Beltrán levanta perezosamente la cabeza mascullando con torpe pronunciación.
- Ceeebaada
- Sois un imbécil. Volved a dormir - Román lleva la pluma al tintero y compone el segundo verso...

...de pronto la música cesa, y Álvarez, para muchos el mas grande comediante de todos los tiempos, se alza en pie sobre una mesa y las conversaciones y las risas se apagan lentamente, pues todos saben que se dispone a recitar, a representar algún acto o escena que sin duda merece ser presenciado.
- Amigos - comienza Álvarez - ¿Qué es ser poeta, ser comediante, ser trovador? Es vagar libre por la Tierra, sin más monedas que las que el hambre precisa, es dudar de todo cuanto existe, no tener más señor que nuestra voluntad ni mayor maestro que nuestra razón, es pensar que cada anochecer puede ser el último, es tener por fieles compañeros al orgullo, la soledad y la espada, es contemplar las estrellas cuando todos duermen, es tener por casa nuestra capa y por techo el cielo del lugar donde dormimos, es conquistar el mundo con la palabra y recibir el aplauso de la platea como moneda mas preciada, es viajar sin rumbo a donde nuestros pasos nos lleven...cada mañana se alza el telón y comienza un nuevo acto de la comedia.
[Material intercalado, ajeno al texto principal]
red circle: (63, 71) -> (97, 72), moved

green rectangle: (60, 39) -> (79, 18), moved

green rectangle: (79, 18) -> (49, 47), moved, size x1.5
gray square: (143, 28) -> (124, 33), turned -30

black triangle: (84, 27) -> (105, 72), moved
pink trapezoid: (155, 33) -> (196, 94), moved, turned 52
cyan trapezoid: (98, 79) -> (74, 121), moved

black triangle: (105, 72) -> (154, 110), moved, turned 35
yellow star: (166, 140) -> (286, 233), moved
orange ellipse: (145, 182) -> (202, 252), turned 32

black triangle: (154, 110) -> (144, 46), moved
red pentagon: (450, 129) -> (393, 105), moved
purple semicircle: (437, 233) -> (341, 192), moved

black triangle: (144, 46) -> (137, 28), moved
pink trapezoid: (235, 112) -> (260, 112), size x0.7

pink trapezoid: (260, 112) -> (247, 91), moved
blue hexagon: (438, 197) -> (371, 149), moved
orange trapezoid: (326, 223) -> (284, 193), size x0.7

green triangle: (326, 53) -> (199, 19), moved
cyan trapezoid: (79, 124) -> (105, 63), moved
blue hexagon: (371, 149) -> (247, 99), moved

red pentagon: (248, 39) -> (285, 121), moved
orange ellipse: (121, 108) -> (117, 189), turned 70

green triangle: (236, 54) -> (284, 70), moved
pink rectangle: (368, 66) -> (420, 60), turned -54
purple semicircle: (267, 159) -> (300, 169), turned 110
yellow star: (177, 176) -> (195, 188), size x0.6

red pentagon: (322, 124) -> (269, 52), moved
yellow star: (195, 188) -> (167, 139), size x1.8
No importa si el papel que el destino os ha ordenado representar es el de escudero, noble, mendigo o artesano, es vuestro papel y con ello basta, pero amigos, nosotros somos poetas, trovadores y comediantes...nuestro tesoro es nuestra alma.
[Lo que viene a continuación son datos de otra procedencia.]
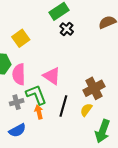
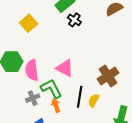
yellow square: (21, 38) -> (29, 23), moved
yellow semicircle: (86, 110) -> (94, 100), moved

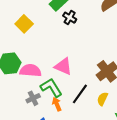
pink semicircle: (32, 70) -> (30, 70), turned 105
black line: (80, 97) -> (80, 94), turned 30
yellow semicircle: (94, 100) -> (102, 99), moved

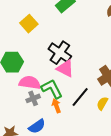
black cross: (70, 18) -> (60, 53), moved, size x1.6
pink semicircle: (30, 70) -> (30, 83), moved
Entonces todos callan y después, un romper de aplausos y vítores inunda la taberna y Álvarez salta de la mesa sonriente para seguir bebiendo.

Los dados ruedan sobre una mesa.
- Tres y seis - dice Lorenzo - yo gano.
- Es la cuarta vez que ganáis. Estáis seguro que esos dados no están embrujados - dice el Conde.
- No son los dados amigos, es mi mano. Acarician los dados con la misma maestría que acarician las cuerdas de mi laúd. Lanzar los dados es un arte- dice Lorenzo recogiendo sus ganancias.
- No decís mas que estupideces. ¡Todo o nada! - reta el Conde.
- Me temo que yo no juego más - dice Lorenzo levantándose.
- Si os vais de esta mesa con mi dinero os atravieso con la espada antes de que podáis res...- pero antes de poder terminar la frase Lorenzo desenvaina su espada como un rayo y apunta con el filo el cuello del bribón.
- Si vuestra espada es tan rápida y mortal como vuestra lengua, salid fuera y os enseñaré a respetar las reglas del juego - le desafía Lorenzo.
Hay un silencio.
- Podéis iros - murmura el bribón.

...en otra mesa...

Claudia se pasea por la taberna con medio pecho fuera del escote, haciendo honor al nombre de Venus que los poetas le dan y en verdad que es hermosa.
- Dicen que esta noche se verá con Álvarez, que ha pagado por sus favores algunos doblones de oro - comenta uno.
- ¡Álvarez no puede pagarle! - responde el otro.
- Yo mismo he visto como le daba las monedas - afirma
- Dichoso él entonces que la tendrá esta noche entre sus brazos. Brindemos por su suerte - dicen brindando por la belleza de la hermosa Claudia.
- ¿Os la imagináis desnuda? - dice
- Pero si ya viste casi como su madre la parió. Algunas noches, cuando se emborracha, sube a una mesa, deja caer su vestido y baila como dios la trajo al mundo hasta que pierde el equilibrio y cae sobre los brazos del afortunado, que después la sube a su alcoba a dormir la borrachera - dice el otro.

...mas tarde...

...la noche es vieja pero Guillén permanece solo en un rincón de la taberna, escribiendo, con la sombría llamarada de una vela. El tabernero, que recoge las jarras vacías de las mesas se acerca.
- ¿No dormiréis esta noche? - pregunta el tabernero.
- No, no dormiré. No deseo que las musas me sorprendan durmiendo - dice Guillén sin levantar la mirada.
- ¿Qué os traéis que os quita el sueño? - dice el tabernero
- Un drama para el señor Marcelo. Si no lo entrego mañana me hará colgar - dice Guillén.
- Entonces no os molesto - se aleja el tabernero.
Guillén queda solo en la taberna... lo dejamos aquí... estará escribiendo hasta el alba mientras el rasguido de su pluma rompe el silencio y a su alrededor todo Madrid duerme.

© Miguel Ángel F. G. - Todos los derechos reservados.